## PROBLEM TO SOLVE
Make an exact copy of every entry, leaving the pictures out.

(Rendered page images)

━━━━

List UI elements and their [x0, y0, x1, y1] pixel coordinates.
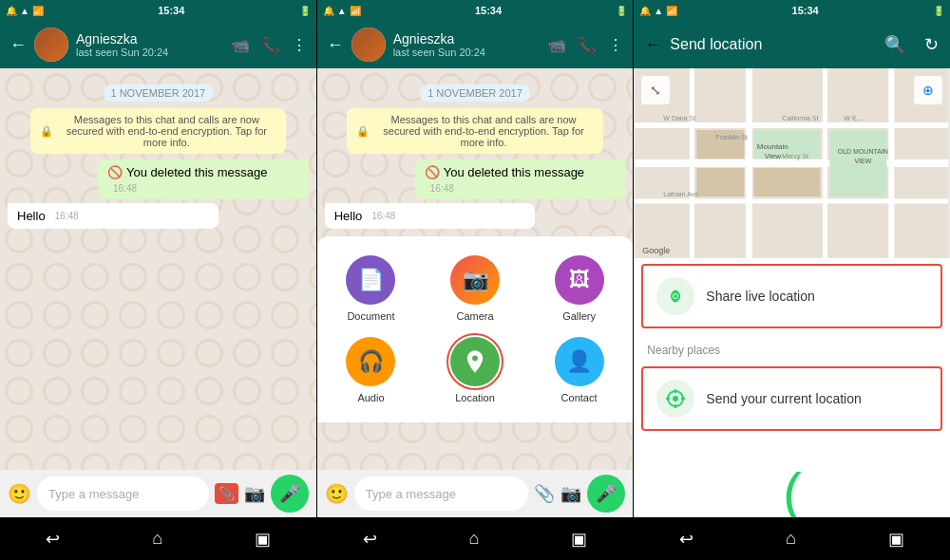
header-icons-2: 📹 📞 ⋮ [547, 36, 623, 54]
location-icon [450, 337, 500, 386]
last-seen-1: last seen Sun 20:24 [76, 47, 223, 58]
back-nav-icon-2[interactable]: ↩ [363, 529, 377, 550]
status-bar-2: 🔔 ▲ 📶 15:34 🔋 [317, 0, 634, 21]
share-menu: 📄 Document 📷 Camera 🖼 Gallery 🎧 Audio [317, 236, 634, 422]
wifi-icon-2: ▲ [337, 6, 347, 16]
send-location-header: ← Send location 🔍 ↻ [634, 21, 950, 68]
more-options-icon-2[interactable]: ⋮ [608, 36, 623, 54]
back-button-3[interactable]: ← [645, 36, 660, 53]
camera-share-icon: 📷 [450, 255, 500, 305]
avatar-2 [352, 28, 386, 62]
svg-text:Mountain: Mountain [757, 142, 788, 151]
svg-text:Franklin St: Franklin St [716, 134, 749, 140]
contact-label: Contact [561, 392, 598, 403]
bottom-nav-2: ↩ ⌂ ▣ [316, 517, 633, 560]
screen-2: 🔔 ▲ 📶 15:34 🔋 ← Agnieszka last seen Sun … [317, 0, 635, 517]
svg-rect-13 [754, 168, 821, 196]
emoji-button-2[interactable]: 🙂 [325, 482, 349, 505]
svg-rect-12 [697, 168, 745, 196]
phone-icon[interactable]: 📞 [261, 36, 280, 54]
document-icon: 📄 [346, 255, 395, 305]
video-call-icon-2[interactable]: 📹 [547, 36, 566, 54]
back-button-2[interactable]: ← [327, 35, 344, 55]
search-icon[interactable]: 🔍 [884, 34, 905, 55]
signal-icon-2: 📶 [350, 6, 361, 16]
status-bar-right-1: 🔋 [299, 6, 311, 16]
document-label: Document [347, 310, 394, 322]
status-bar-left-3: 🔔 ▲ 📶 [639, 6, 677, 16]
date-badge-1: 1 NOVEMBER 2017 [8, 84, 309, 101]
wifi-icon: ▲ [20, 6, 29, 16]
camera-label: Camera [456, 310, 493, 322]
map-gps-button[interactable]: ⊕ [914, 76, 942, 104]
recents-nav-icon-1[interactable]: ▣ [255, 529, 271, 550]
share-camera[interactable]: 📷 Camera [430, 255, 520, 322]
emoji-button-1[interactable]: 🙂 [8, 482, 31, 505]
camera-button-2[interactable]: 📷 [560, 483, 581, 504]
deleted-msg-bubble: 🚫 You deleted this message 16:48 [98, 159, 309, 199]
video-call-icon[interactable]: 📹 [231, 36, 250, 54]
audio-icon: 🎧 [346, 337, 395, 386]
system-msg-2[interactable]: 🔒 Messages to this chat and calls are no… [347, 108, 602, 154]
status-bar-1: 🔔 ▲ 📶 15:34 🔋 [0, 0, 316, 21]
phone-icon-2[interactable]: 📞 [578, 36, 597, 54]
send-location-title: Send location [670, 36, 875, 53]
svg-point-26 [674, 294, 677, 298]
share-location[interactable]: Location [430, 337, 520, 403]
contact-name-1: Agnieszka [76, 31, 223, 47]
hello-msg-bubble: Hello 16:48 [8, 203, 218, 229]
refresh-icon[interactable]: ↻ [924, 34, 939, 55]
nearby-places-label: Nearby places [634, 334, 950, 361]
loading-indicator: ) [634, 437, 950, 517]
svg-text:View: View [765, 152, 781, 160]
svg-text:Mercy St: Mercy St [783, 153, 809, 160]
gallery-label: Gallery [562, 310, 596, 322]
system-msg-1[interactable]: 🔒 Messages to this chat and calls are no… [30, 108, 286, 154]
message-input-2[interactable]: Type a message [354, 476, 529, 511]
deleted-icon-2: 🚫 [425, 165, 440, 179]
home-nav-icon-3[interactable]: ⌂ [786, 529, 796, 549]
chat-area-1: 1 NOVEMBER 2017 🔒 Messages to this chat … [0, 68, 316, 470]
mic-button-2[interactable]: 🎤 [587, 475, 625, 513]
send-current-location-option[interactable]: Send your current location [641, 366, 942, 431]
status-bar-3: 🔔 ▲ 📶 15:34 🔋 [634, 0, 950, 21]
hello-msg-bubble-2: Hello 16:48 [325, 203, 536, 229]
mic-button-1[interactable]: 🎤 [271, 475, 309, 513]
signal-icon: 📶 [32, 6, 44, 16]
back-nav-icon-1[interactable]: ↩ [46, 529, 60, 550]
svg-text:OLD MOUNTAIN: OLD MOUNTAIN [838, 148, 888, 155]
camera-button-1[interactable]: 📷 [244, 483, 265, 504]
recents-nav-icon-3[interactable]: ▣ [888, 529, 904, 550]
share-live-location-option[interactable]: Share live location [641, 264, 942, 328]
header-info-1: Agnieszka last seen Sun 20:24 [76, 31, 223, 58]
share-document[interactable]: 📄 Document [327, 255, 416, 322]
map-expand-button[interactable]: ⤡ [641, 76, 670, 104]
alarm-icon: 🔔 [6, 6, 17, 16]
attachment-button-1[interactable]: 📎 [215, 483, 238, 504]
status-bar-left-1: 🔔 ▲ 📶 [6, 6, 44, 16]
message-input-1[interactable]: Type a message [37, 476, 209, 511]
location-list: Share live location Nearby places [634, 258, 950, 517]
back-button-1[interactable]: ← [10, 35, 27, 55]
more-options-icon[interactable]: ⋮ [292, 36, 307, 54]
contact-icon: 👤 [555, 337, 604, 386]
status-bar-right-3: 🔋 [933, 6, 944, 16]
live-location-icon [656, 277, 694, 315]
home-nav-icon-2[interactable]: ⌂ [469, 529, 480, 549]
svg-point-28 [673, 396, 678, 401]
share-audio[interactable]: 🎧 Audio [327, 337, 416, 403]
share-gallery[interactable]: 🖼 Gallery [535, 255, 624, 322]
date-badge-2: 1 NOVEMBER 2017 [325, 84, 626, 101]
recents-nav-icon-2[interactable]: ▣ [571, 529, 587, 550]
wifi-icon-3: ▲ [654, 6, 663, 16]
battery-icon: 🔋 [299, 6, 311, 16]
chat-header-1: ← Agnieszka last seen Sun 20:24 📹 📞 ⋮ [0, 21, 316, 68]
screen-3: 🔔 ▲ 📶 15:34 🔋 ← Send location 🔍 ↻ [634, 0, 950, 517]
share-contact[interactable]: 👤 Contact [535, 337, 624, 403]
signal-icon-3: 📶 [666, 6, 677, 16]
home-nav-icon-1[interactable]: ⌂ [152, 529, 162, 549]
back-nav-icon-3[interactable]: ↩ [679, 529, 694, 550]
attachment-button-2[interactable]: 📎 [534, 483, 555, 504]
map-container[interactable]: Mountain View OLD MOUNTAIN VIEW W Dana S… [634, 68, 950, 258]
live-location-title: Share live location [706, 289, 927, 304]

━━━━

## ANSWER SECTION
List UI elements and their [x0, y0, x1, y1] pixel coordinates.
header-icons-2: 📹 📞 ⋮ [547, 36, 623, 54]
location-icon [450, 337, 500, 386]
last-seen-1: last seen Sun 20:24 [76, 47, 223, 58]
back-nav-icon-2[interactable]: ↩ [363, 529, 377, 550]
status-bar-2: 🔔 ▲ 📶 15:34 🔋 [317, 0, 634, 21]
share-menu: 📄 Document 📷 Camera 🖼 Gallery 🎧 Audio [317, 236, 634, 422]
wifi-icon-2: ▲ [337, 6, 347, 16]
send-location-header: ← Send location 🔍 ↻ [634, 21, 950, 68]
more-options-icon-2[interactable]: ⋮ [608, 36, 623, 54]
back-button-3[interactable]: ← [645, 36, 660, 53]
camera-share-icon: 📷 [450, 255, 500, 305]
avatar-2 [352, 28, 386, 62]
svg-text:Mountain: Mountain [757, 142, 788, 151]
svg-text:Franklin St: Franklin St [716, 134, 749, 140]
contact-label: Contact [561, 392, 598, 403]
bottom-nav-2: ↩ ⌂ ▣ [316, 517, 633, 560]
screen-2: 🔔 ▲ 📶 15:34 🔋 ← Agnieszka last seen Sun … [317, 0, 635, 517]
svg-rect-13 [754, 168, 821, 196]
emoji-button-2[interactable]: 🙂 [325, 482, 349, 505]
svg-rect-12 [697, 168, 745, 196]
phone-icon[interactable]: 📞 [261, 36, 280, 54]
document-icon: 📄 [346, 255, 395, 305]
video-call-icon-2[interactable]: 📹 [547, 36, 566, 54]
back-button-2[interactable]: ← [327, 35, 344, 55]
search-icon[interactable]: 🔍 [884, 34, 905, 55]
signal-icon-2: 📶 [350, 6, 361, 16]
status-bar-right-1: 🔋 [299, 6, 311, 16]
document-label: Document [347, 310, 394, 322]
status-bar-left-3: 🔔 ▲ 📶 [639, 6, 677, 16]
date-badge-1: 1 NOVEMBER 2017 [8, 84, 309, 101]
wifi-icon: ▲ [20, 6, 29, 16]
camera-label: Camera [456, 310, 493, 322]
map-gps-button[interactable]: ⊕ [914, 76, 942, 104]
recents-nav-icon-1[interactable]: ▣ [255, 529, 271, 550]
share-camera[interactable]: 📷 Camera [430, 255, 520, 322]
emoji-button-1[interactable]: 🙂 [8, 482, 31, 505]
camera-button-2[interactable]: 📷 [560, 483, 581, 504]
deleted-msg-bubble: 🚫 You deleted this message 16:48 [98, 159, 309, 199]
video-call-icon[interactable]: 📹 [231, 36, 250, 54]
audio-icon: 🎧 [346, 337, 395, 386]
system-msg-2[interactable]: 🔒 Messages to this chat and calls are no… [347, 108, 602, 154]
status-bar-1: 🔔 ▲ 📶 15:34 🔋 [0, 0, 316, 21]
phone-icon-2[interactable]: 📞 [578, 36, 597, 54]
send-location-title: Send location [670, 36, 875, 53]
svg-point-26 [674, 294, 677, 298]
share-location[interactable]: Location [430, 337, 520, 403]
contact-name-1: Agnieszka [76, 31, 223, 47]
hello-msg-bubble: Hello 16:48 [8, 203, 218, 229]
refresh-icon[interactable]: ↻ [924, 34, 939, 55]
nearby-places-label: Nearby places [634, 334, 950, 361]
loading-indicator: ) [634, 437, 950, 517]
svg-text:View: View [765, 152, 781, 160]
svg-text:Mercy St: Mercy St [783, 153, 809, 160]
gallery-label: Gallery [562, 310, 596, 322]
system-msg-1[interactable]: 🔒 Messages to this chat and calls are no… [30, 108, 286, 154]
message-input-2[interactable]: Type a message [354, 476, 529, 511]
deleted-icon-2: 🚫 [425, 165, 440, 179]
home-nav-icon-3[interactable]: ⌂ [786, 529, 796, 549]
chat-area-1: 1 NOVEMBER 2017 🔒 Messages to this chat … [0, 68, 316, 470]
mic-button-2[interactable]: 🎤 [587, 475, 625, 513]
send-current-location-option[interactable]: Send your current location [641, 366, 942, 431]
status-bar-3: 🔔 ▲ 📶 15:34 🔋 [634, 0, 950, 21]
hello-msg-bubble-2: Hello 16:48 [325, 203, 536, 229]
mic-button-1[interactable]: 🎤 [271, 475, 309, 513]
signal-icon: 📶 [32, 6, 44, 16]
back-nav-icon-1[interactable]: ↩ [46, 529, 60, 550]
svg-text:OLD MOUNTAIN: OLD MOUNTAIN [838, 148, 888, 155]
camera-button-1[interactable]: 📷 [244, 483, 265, 504]
recents-nav-icon-3[interactable]: ▣ [888, 529, 904, 550]
share-live-location-option[interactable]: Share live location [641, 264, 942, 328]
header-info-1: Agnieszka last seen Sun 20:24 [76, 31, 223, 58]
share-document[interactable]: 📄 Document [327, 255, 416, 322]
map-expand-button[interactable]: ⤡ [641, 76, 670, 104]
alarm-icon: 🔔 [6, 6, 17, 16]
attachment-button-1[interactable]: 📎 [215, 483, 238, 504]
status-bar-left-1: 🔔 ▲ 📶 [6, 6, 44, 16]
message-input-1[interactable]: Type a message [37, 476, 209, 511]
location-list: Share live location Nearby places [634, 258, 950, 517]
back-button-1[interactable]: ← [10, 35, 27, 55]
more-options-icon[interactable]: ⋮ [292, 36, 307, 54]
contact-icon: 👤 [555, 337, 604, 386]
status-bar-right-3: 🔋 [933, 6, 944, 16]
live-location-icon [656, 277, 694, 315]
home-nav-icon-2[interactable]: ⌂ [469, 529, 480, 549]
svg-point-28 [673, 396, 678, 401]
share-audio[interactable]: 🎧 Audio [327, 337, 416, 403]
share-gallery[interactable]: 🖼 Gallery [535, 255, 624, 322]
date-badge-2: 1 NOVEMBER 2017 [325, 84, 626, 101]
recents-nav-icon-2[interactable]: ▣ [571, 529, 587, 550]
wifi-icon-3: ▲ [654, 6, 663, 16]
battery-icon: 🔋 [299, 6, 311, 16]
chat-header-1: ← Agnieszka last seen Sun 20:24 📹 📞 ⋮ [0, 21, 316, 68]
screen-3: 🔔 ▲ 📶 15:34 🔋 ← Send location 🔍 ↻ [634, 0, 950, 517]
share-contact[interactable]: 👤 Contact [535, 337, 624, 403]
signal-icon-3: 📶 [666, 6, 677, 16]
home-nav-icon-1[interactable]: ⌂ [152, 529, 162, 549]
back-nav-icon-3[interactable]: ↩ [679, 529, 694, 550]
attachment-button-2[interactable]: 📎 [534, 483, 555, 504]
map-container[interactable]: Mountain View OLD MOUNTAIN VIEW W Dana S… [634, 68, 950, 258]
live-location-title: Share live location [706, 289, 927, 304]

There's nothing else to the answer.